God is One in Three and Three in One. As the Church confesses in the Athanasian Creed:

Now this is the catholic faith: that we worship one God in Trinity and the Trinity in unity, neither confounding their persons nor dividing the essence. For the person of the Father is a distinct person, the person of the Son is another, and that of the Holy Spirit still another. But the divinity of the Father, Son, and Holy Spirit is one, the glory equal, the majesty coeternal. Such as the Father is, such is the Son and such is the Holy Spirit. The Father is uncreated, the Son is uncreated, the Holy Spirit is uncreated. The Father is immeasurable, the Son is immeasurable, the Holy Spirit is immeasurable. The Father is eternal, the Son is eternal, the Holy Spirit is eternal. And yet there are not three eternal beings; there is but one eternal being. So too there are not three uncreated or immeasurable beings; there is but one uncreated and immeasurable being. (3-12)

This confession of God’s Triunity sets Christianity apart from every other religion and defines the difference between orthodox Christianity and sub-Christian, adjacent traditions (such as Mormonism and the Jehovah’s Witnesses/Watchtower Society). We worship one God, and that one God exists eternally as Father, Son, and Holy Spirit in simultaneous and co-equal glory, power, and substance.

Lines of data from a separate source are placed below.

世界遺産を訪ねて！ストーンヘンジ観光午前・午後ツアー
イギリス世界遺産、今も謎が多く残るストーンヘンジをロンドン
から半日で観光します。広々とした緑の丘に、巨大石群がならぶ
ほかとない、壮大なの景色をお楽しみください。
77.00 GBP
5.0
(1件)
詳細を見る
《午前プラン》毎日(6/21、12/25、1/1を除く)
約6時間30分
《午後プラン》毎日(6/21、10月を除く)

The Christian doctrine of the Trinity is the solution to the philosopher’s problem of the one and the many, debated since ancient times. Which is most basic? Which serves as the foundation of all reality? Is it one or many; monism, dualism, or pluralism? The answer is: none of the above. The Triune God is the foundation of all reality, and his Triunity establishes and explains the relationship of the one and the many observable throughout creation and human history.


The doctrine of the Trinity is a great mystery, but it is not irrational. We do not close our eyes and leap into the dark, hoping the Christian faith is true. It is by means of this truth that we are able to recognize and understand all other truth. We do not establish Christian truth by means of neutral science. We establish scientific truths and the process by which we discover it through the order and rationality of a Triune Creator who has made us in his image.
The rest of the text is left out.